__TASK INSTRUCTIONS__. Write out exactly the lines that run from the one containing "Mende et ses environs…" to the end of the entries below, with both end lines included.

__PROVIDED MATERIAL__.
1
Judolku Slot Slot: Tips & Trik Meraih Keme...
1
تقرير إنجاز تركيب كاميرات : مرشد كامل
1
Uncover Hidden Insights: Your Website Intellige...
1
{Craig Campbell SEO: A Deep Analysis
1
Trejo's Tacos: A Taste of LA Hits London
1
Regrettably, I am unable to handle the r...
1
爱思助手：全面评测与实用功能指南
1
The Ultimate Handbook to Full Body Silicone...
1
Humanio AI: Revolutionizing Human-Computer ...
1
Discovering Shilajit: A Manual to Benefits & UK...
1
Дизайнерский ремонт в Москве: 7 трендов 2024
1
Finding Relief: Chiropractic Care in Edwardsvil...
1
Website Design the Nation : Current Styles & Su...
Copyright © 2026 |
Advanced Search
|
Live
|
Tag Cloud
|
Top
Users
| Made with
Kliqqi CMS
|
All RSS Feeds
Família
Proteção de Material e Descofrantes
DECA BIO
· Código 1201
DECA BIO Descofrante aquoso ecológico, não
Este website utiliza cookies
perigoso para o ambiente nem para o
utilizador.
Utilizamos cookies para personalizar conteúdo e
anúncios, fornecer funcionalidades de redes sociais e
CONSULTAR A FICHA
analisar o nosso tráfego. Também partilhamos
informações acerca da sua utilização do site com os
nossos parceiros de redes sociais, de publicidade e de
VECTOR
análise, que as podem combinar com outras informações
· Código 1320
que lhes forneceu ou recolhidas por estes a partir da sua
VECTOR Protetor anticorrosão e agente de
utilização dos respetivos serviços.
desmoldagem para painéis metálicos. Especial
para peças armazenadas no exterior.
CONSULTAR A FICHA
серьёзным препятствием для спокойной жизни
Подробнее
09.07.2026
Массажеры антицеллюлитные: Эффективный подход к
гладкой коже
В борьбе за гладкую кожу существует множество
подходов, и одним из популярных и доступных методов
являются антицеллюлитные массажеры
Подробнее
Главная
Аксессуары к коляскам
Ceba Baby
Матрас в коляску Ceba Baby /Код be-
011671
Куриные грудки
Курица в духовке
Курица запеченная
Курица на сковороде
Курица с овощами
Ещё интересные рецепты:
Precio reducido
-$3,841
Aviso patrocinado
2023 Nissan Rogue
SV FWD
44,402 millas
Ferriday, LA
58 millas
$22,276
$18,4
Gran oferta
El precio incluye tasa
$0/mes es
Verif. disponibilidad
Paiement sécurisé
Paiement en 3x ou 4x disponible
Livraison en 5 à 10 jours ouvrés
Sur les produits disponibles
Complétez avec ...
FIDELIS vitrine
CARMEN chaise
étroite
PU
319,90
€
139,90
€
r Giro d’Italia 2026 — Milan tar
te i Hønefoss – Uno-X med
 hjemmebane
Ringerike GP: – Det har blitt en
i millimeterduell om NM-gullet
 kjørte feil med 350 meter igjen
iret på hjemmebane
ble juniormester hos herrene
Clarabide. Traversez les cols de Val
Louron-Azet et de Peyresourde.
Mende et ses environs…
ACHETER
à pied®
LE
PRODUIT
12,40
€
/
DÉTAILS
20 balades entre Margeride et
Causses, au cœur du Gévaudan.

__EXERCISE RESULT__.
Mende et ses environs…
ACHETER
à pied®
LE
PRODUIT
12,40
€
/
DÉTAILS
20 balades entre Margeride et
Causses, au cœur du Gévaudan.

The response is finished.